Second, there could be an issue if the reservation cleanup is started before the application has exited, but it should be OK if the reservation cleanup starts before application cleanup. Is the job_complete message only sent after the application has completed (I assume this is the case, but just making sure)?

In short, I think the else if you mentioned should be removed and we should always run nhc on job step completion in addition to job completion.

However, I'm slightly curious as to why I had slurmctld debug set to 3 but I didn't see the debug message from that else if:
                debug3("step completion %u.%u was received after job "
                      "allocation is already completing, no extra NHC needed.",
                      step_ptr->job_ptr->job_id, step_ptr->step_id);

Comment 3 Danny Auble 2013-10-24 10:00:55 MDT

Removing the else if is easy to do, but as it is written today I don't think we can easily guarantee the application NHC will finish before the reservation one is started.  We would have to have a counter and either sleep or pthread_cond_wait on something until all the application NHCs finish before starting the reservation NHC.

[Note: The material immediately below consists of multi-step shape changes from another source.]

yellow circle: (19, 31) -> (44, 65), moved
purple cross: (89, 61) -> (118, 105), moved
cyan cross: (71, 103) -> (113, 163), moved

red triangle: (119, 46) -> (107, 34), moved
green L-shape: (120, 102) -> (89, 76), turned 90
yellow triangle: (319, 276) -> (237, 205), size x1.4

Could you please verify this is an issue or not.  The NHC is already slowing things down quite a bit, this would definitely slow things down much more and complicate the code even more.

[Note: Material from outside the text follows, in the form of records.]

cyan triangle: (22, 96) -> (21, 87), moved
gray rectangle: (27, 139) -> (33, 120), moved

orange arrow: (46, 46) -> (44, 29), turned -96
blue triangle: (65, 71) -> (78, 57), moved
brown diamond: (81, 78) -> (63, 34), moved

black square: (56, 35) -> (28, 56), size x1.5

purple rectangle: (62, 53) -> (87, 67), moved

In either case neither the application NHC and reservation NHC will start until after the application is completely done on the nodes it was running on.

Debug levels are as such...

0 = quiet
1 = fatal
2 = error
3 = info
4 = verbose
5 = debug
6 = debug2
7 = debug3
8 = debug4
9 = debug5

or you can just put debug2 or debug3 or whatever instead of the old number way.

This probably would of been one of the very rare times debug3 would of given you helpful information ;).

Comment 4 David Gloe 2013-10-24 10:05:16 MDT

I didn't mean that the application NHC needs to be before the reservation NHC. What I meant is that you shouldn't call the reservation or application NHC before the application itself has exited. I assume that's the case already, but just wanted to make sure.

As long as that's true the application and reservation NHC can run in parallel.

Comment 5 Danny Auble 2013-10-28 04:43:24 MDT

Perfect.  I just removed the else if here 148d619f8b76a82ebd988fb00f8a21b73b7c3263.

This should fix it.  Let me know otherwise.